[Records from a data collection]
* * *

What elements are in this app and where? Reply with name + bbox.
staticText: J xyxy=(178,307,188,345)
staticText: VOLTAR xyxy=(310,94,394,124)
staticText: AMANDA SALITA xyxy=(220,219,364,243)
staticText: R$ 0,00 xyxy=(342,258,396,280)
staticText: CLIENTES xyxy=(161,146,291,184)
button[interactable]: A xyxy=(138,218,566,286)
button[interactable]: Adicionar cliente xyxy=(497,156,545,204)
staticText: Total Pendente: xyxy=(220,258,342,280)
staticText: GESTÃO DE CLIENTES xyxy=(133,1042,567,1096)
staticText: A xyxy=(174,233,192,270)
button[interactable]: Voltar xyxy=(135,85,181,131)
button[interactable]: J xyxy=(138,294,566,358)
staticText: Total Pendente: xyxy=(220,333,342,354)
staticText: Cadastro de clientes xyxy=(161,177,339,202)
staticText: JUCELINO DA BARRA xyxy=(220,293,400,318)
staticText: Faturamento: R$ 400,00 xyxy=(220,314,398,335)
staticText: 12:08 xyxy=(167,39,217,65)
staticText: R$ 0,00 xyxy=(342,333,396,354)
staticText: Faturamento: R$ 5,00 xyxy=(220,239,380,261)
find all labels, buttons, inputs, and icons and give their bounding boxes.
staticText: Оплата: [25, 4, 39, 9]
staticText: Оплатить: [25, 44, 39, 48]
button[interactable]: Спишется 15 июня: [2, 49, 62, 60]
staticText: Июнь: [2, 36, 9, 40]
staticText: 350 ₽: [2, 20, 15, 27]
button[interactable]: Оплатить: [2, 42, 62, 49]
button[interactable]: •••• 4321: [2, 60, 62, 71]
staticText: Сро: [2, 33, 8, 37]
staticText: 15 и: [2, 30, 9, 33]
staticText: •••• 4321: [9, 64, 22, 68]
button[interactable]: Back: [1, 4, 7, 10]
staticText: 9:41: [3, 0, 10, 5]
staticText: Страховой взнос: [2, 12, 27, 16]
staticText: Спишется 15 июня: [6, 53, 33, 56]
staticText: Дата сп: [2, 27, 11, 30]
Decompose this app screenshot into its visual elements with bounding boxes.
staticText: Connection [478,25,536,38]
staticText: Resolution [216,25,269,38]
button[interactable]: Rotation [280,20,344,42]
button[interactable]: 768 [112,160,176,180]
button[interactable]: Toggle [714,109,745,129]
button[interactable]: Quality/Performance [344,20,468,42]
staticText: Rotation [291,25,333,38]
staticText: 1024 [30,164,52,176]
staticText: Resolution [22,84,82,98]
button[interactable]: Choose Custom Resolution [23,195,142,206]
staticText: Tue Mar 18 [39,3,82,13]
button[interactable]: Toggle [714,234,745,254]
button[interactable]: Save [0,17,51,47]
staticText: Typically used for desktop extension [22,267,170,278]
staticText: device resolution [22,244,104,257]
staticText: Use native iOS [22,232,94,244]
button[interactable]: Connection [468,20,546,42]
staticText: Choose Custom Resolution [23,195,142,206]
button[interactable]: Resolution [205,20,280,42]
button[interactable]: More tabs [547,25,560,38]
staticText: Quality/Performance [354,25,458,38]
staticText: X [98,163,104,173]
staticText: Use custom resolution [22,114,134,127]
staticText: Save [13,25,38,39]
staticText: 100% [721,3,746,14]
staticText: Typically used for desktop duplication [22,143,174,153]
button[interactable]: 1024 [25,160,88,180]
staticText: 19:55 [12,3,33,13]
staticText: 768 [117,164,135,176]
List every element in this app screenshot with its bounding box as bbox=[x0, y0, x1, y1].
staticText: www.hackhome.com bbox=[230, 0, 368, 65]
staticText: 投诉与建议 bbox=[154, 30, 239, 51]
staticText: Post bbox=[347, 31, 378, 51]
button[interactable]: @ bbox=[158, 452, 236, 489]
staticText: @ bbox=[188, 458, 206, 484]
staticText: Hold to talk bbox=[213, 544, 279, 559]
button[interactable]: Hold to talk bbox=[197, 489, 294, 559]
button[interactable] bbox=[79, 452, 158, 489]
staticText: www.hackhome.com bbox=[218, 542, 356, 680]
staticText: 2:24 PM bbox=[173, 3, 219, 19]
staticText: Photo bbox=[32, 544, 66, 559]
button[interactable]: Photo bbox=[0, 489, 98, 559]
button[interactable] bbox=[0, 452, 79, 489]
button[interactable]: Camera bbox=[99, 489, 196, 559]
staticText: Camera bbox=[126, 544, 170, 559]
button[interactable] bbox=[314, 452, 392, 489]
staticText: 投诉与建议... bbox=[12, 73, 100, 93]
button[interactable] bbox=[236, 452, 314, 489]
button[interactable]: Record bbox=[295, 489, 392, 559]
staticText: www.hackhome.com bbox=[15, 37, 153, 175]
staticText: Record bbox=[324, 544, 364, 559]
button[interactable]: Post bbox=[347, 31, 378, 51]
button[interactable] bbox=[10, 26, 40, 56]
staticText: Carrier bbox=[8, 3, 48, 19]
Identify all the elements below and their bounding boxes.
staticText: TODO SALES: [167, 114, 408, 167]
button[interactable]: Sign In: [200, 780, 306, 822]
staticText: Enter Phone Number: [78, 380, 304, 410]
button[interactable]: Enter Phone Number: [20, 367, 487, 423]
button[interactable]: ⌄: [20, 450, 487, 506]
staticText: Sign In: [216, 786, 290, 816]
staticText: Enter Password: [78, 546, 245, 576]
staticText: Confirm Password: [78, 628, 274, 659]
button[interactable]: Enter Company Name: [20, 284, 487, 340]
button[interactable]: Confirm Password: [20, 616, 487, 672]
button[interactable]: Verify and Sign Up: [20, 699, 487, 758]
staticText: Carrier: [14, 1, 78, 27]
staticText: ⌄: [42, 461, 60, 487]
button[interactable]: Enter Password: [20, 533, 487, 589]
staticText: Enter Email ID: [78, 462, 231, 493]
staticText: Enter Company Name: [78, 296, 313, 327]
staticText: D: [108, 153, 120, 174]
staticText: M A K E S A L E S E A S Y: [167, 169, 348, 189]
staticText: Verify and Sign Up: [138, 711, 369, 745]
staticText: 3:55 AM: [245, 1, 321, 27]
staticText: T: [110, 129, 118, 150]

* * *

WHAT THE TASK REQUIRES: Within the records above, count the lines that contain "июня" and give the number with nothing added.

THE COMPLETED TASK: 2